Action brought on 2 February 2004 by Roderich Weißenfels against European Parliament

(Case T-33/04)

Language of the case: German

An action against the European Parliament was brought before the Court of First Instance of the European Communities on 2 February 2004 by Roderich Weißenfels, residing in Bereldingen (Luxembourg), represented by H. Arend, lawyer, with an address for service in Luxembourg.

The applicant claims that the Court should:

annul the defendant's decision of 26 June 2003 deducting payments made for the benefit of his son from other sources from the double child allowance payable to the applicant under Article 67(3) of the Staff Regulations, together with the defendant's decision of 10 November 2003 on the complaint in the same matter;

order the defendant to pay to the applicant all amounts improperly withheld from his remuneration together with interest at the rate prescribed by law;

order the defendant to pay the costs and all the essential expenses incurred by the applicant.

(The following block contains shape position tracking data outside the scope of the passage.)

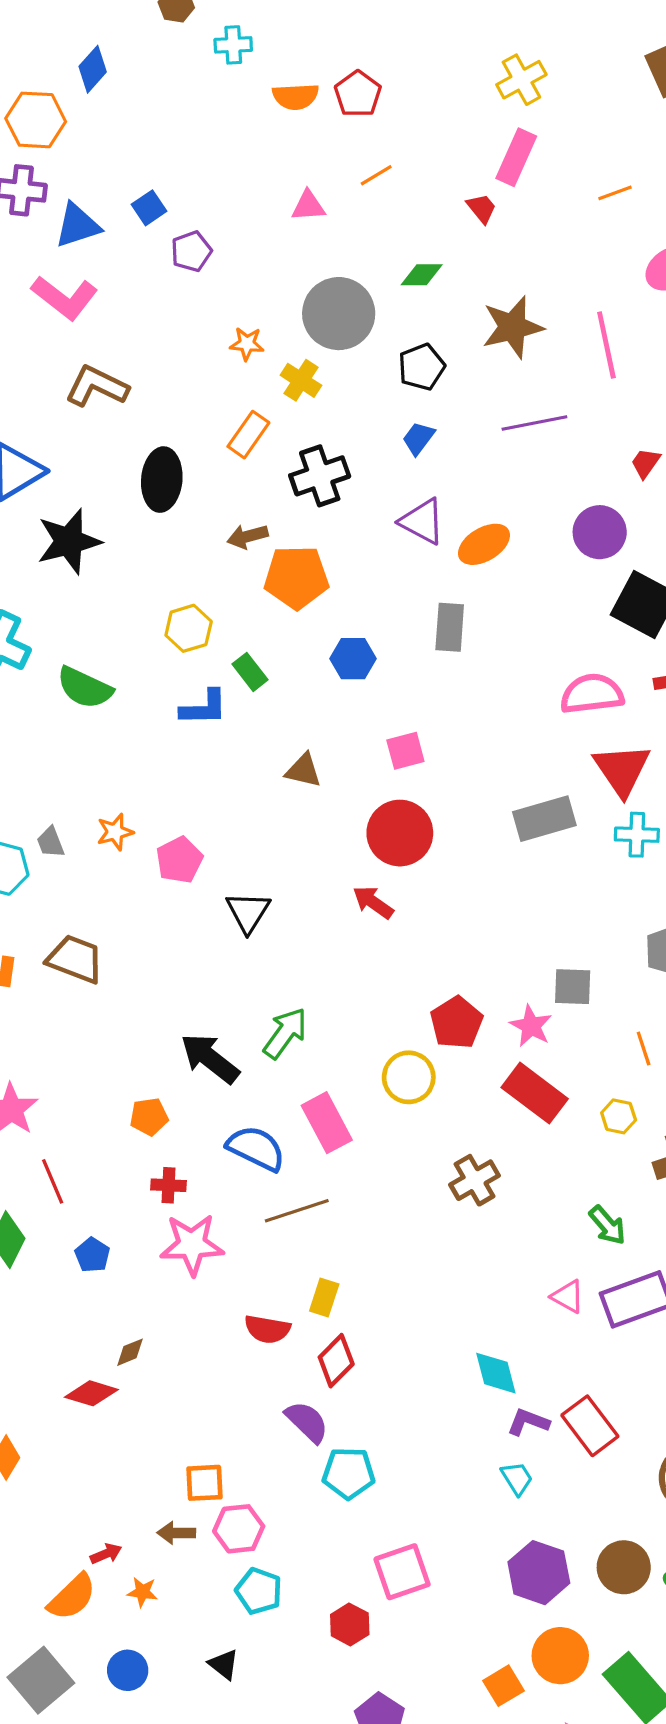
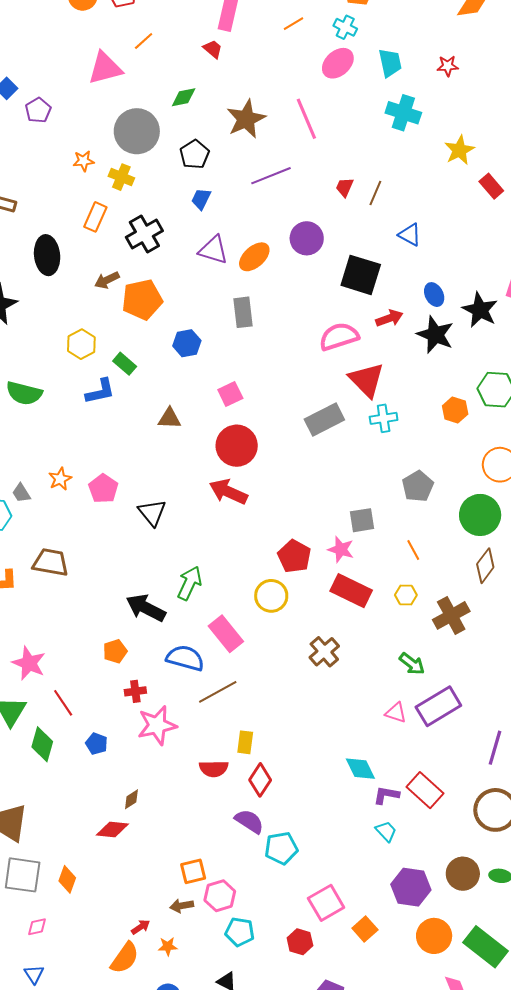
pink triangle: (308, 206) -> (105, 68), size x1.6
purple circle: (600, 532) -> (307, 238), moved
red arrow: (373, 902) -> (228, 492), size x1.4
orange square: (504, 1686) -> (365, 929), moved

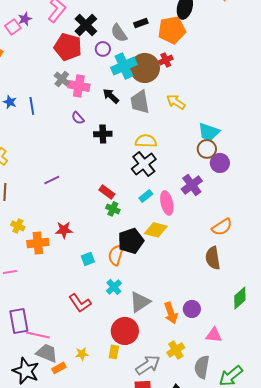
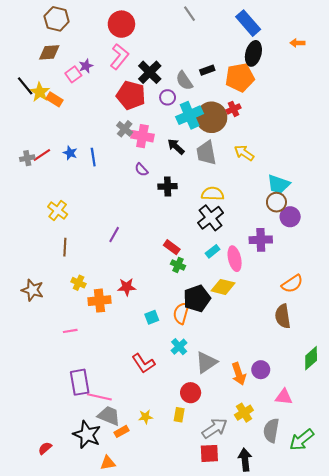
purple line: (52, 180) -> (114, 235), turned -35
purple cross: (192, 185) -> (261, 240), turned 35
red circle: (125, 331) -> (191, 393), size x0.7

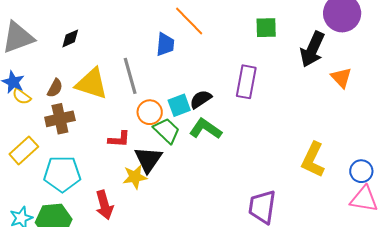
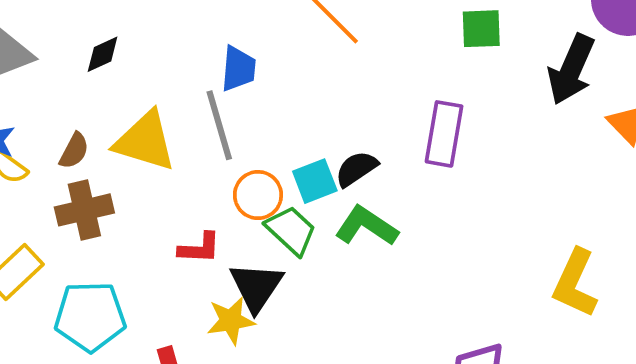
blue trapezoid: (165, 44) -> (238, 69), moved

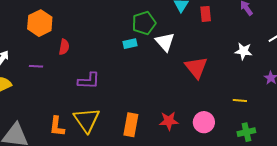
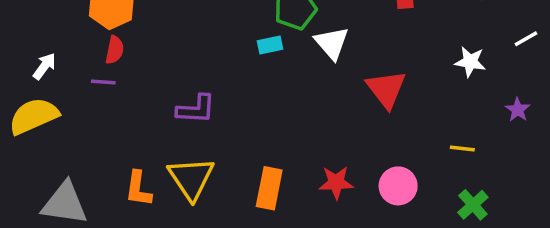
red semicircle: (64, 47) -> (115, 50), moved
green cross: (246, 132) -> (473, 205), turned -30

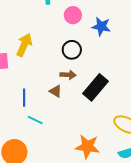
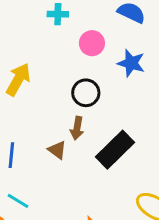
brown arrow: (68, 75) -> (77, 128), turned 91
cyan line: (35, 120) -> (18, 201), moved

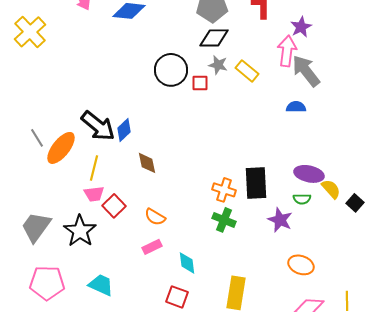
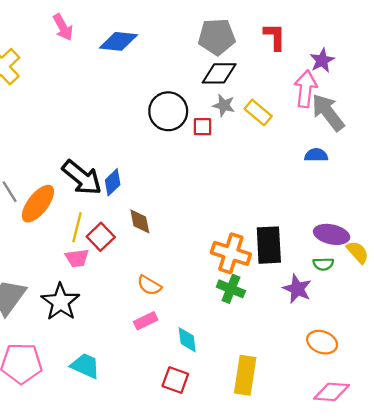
orange cross: (224, 190) -> (231, 253), size x1.4
red square: (114, 206) -> (101, 237), moved

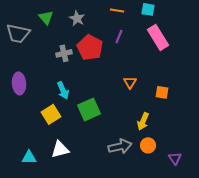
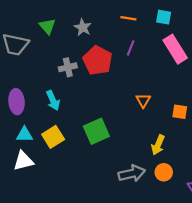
cyan arrow: (63, 90) -> (53, 100), moved
white triangle: (60, 149) -> (23, 161), moved
cyan triangle: (29, 157) -> (24, 135), moved

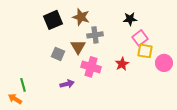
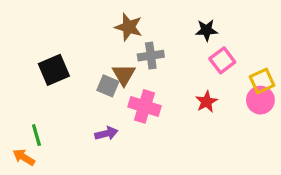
black square: (53, 20) -> (54, 70), moved
yellow square: (145, 51) -> (262, 81), moved, turned -35
gray square: (58, 54) -> (108, 86), moved
red star: (122, 64) -> (206, 102), moved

Pleas in law and main arguments:

For some years, the applicant has received a double child allowance under Article 67(3) of the Staff Regulations. Since December 1998, the applicant's severely disabled son has been receiving monthly disability assistance payments from a Luxembourg fund. In 1999, the applicant notified these payments as a precaution. As a result, the amount of the payments from the fund, which regularly exceeded the double child allowance, was deducted from these family allowances, repayment was demanded of past sums paid since the award of the special assistance by the Luxembourg fund, and family allowances which would otherwise have been due thereafter were subsequently not paid.

The applicant claims that the conditions under which a deduction may be made under Article 67(2) of the Staff Regulations have not been met. According to the definition in Article 67(3), the double child allowance is to be paid in order to relieve the financial burden on an official who, because his child is severely handicapped, is involved in 'heavy expenditure'. By contrast, the fund defines payments made by it as 'special assistance for severely disabled persons'. They are separate payments, which are awarded to the handicapped child itself, rather than to the applicant, even though the money is paid to the child's legal representative because the person entitled to it is a minor. The payments are thus neither 'allowances', nor are they 'of like nature'. Their deduction under Article 67(2) of the Staff Regulations is therefore unlawful. Furthermore, the deductions were, from the start, made contrary to the better legal view.